I just watch the road in front of me.
My idea is that the car has been behaving well for a long time and consequently the driver lowered is vigilance. Big mistake.
That, but also: it's genuinely hard to focus on something where your focus is redundant 99.9% of the time. This is actually something I admire in HGV drivers: they can sit on a motorway, constant speed, same lane, for hours, but react immediately to a danger (yeah I know they have accidents too, but on the whole it seems true).
Just because a driver has less things to attend to does not mean he is less attentive. In fact, I would argue a person becomes less attentive to any given thing the more things there are they have to pay attention to.
Burdening a driver with more (arguably unnecessary) cognitive load is not a good idea.
They're also unable to predict what the human drivers next to them will do because the human drivers don't understand the situation they are in.
Anecdotally, the most common flaw I experience while driving (self or not) is me reacting to traffic in front while another car is only reacting to me, the car most immediately in front of them, passes (often erratically switching lanes), merges with less than a car length, only to slam on their brakes because the traffic in front of me has no openings.
They're not convinced that it impairs their driving.
Consider that a plurality, if not a majority of the population is convinced that they're efficient at multi-tasking, and specifically that they can perform each task as well as in isolation. But we know that almost nobody multitasks well, period, and absolutely not with equivalent performance.
That's why road redesigns that makes drivers less comfortable with high speeds are important. It makes them slow down and also become more attentive. People respond to the psychological cues of their built environment. Here's a YouTube short explaining it: https://youtube.com/shorts/MyT7F5zuOU4
This extends to road conditions. Getting stuck on medians, taking a corner in the rain too fast. Not noticing a tree while parking. Not noticing brakes making horrible screaming sounds. Not noticing after weeks of screaming sounds that the car starts diving for the left lane.

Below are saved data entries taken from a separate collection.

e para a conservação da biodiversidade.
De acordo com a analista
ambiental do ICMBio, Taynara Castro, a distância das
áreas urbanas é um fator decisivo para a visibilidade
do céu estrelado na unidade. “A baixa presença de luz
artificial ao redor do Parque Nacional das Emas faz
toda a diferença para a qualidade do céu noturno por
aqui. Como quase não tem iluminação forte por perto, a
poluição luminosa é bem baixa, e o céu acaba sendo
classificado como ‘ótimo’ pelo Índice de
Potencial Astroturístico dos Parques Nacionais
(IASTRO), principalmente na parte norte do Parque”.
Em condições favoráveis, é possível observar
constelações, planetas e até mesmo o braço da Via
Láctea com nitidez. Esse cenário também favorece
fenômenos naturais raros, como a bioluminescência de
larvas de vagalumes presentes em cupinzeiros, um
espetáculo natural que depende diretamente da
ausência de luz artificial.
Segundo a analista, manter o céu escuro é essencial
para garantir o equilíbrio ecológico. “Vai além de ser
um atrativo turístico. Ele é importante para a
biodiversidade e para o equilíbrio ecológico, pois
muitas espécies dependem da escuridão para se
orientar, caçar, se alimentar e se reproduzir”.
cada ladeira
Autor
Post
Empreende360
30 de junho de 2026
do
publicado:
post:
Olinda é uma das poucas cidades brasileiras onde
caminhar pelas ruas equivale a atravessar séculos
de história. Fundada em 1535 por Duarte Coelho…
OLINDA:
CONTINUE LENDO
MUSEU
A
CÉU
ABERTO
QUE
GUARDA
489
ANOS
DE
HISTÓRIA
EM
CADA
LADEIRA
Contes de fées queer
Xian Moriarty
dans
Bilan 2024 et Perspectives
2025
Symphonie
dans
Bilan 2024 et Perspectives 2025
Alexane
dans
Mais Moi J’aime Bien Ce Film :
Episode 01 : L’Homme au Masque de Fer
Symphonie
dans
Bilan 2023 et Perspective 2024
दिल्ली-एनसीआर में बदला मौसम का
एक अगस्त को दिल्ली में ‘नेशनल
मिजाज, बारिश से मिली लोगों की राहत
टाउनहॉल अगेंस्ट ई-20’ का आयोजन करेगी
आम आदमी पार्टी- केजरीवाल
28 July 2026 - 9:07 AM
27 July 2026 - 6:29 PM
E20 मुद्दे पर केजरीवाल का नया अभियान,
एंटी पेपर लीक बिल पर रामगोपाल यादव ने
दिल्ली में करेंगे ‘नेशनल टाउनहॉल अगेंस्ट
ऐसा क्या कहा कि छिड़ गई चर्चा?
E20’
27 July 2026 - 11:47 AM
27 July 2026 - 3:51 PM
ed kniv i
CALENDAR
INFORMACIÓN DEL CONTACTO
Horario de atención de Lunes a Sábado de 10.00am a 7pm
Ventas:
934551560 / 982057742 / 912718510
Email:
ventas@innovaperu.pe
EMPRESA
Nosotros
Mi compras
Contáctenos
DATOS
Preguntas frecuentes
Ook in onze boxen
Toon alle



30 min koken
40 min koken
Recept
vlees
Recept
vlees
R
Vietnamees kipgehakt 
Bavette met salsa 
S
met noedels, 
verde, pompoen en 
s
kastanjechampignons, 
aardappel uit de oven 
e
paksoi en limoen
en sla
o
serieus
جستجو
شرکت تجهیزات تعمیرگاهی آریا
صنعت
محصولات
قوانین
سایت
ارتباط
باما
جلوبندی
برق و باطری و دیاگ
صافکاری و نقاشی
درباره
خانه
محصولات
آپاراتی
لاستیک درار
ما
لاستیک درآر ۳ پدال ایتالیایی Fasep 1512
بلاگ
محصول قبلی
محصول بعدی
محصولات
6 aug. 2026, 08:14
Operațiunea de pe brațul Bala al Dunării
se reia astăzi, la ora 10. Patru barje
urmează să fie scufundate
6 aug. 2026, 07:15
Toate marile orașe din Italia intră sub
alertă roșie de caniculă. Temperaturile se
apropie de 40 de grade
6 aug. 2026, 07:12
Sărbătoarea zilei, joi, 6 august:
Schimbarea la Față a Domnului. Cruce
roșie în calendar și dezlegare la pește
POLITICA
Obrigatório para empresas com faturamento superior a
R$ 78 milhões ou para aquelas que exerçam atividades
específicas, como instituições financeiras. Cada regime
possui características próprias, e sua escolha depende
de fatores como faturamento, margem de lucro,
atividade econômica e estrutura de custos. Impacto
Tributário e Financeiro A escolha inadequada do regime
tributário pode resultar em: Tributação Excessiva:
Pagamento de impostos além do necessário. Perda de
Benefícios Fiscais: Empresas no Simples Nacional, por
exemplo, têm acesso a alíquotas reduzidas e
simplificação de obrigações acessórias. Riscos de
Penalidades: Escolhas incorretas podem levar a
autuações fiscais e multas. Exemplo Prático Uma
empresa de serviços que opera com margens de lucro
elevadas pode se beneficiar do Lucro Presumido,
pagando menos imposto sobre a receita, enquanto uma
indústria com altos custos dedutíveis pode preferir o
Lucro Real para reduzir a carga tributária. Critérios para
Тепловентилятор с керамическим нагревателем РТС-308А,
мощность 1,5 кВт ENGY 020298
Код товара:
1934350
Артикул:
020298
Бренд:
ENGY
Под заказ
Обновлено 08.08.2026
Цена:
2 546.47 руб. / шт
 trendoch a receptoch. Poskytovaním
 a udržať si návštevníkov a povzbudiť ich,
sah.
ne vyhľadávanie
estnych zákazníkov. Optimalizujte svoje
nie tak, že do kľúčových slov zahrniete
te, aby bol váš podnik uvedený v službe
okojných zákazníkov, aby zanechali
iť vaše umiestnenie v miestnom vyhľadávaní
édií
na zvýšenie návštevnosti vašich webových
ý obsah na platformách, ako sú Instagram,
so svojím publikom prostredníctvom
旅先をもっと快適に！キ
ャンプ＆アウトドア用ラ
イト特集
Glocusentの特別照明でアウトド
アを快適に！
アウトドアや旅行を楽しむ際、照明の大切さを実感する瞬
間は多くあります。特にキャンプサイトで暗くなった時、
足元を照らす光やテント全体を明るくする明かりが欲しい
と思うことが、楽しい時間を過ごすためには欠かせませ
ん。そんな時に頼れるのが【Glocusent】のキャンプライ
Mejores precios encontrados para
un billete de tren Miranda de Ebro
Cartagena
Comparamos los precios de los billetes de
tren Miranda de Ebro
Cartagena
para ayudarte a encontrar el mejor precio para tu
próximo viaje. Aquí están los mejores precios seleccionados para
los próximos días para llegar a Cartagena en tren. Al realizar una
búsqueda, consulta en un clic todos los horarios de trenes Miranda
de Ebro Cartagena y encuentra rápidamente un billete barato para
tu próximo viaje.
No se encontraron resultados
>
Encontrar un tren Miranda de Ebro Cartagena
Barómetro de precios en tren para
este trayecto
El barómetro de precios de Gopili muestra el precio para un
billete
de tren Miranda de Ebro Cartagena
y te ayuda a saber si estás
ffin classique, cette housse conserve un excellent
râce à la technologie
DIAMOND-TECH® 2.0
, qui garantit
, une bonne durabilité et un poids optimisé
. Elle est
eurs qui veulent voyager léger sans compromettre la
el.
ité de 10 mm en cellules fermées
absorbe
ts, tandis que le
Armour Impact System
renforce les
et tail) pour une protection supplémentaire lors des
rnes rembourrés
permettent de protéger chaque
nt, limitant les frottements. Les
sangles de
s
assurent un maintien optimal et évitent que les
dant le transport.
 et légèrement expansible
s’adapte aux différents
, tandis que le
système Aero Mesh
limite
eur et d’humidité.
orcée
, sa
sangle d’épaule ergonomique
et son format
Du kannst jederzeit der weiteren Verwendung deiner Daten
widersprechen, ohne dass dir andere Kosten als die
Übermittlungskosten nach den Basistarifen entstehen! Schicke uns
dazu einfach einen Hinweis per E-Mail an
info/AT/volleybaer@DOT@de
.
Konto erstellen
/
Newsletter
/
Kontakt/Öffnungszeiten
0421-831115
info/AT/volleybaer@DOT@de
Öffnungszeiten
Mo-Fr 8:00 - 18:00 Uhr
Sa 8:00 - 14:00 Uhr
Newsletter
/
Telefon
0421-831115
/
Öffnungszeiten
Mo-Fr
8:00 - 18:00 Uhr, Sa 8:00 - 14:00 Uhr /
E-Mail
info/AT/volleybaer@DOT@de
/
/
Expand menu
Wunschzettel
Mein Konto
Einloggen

Do you have a statistically large enough sample to conclude that they're worse at driving that you are? Most cases of driver inattention don't escalate to a collision, so trying to infer inattention rates from collision rates is pretty noisy.
And even assuming this was simply a case of a bad driver, what policy approach would you suggest to protect the general public against such drivers? Accepting that drivers are fallible and designing our road systems to be robust against that seems a more effective approach than berating those drivers who are particularly unlucky in the consequences of their failures of attentiveness.
To be a safe driver your eyes need to be constantly focused on the road, and even 15 seconds looks away can cause significant problem. Maybe you need less mental attention then I use, but it physically requires a lot of attention.
It's not about misconceptions, humans just aren't capable of it. Maintaining concentration when you're actively taking part in a task is doable, but maintaining concentration when you haven't had to do _anything_ for the past two hours is not. It isn't about whether the driver believes they should be paying attention or not, it's just not how human attention works.
If you're not paying attention, you can easily end up dozing off. You're either more or less paying attention--and yes drivers' attentions can drift a bit--or you're going to take some time to reacquire some awareness of what exactly is going on.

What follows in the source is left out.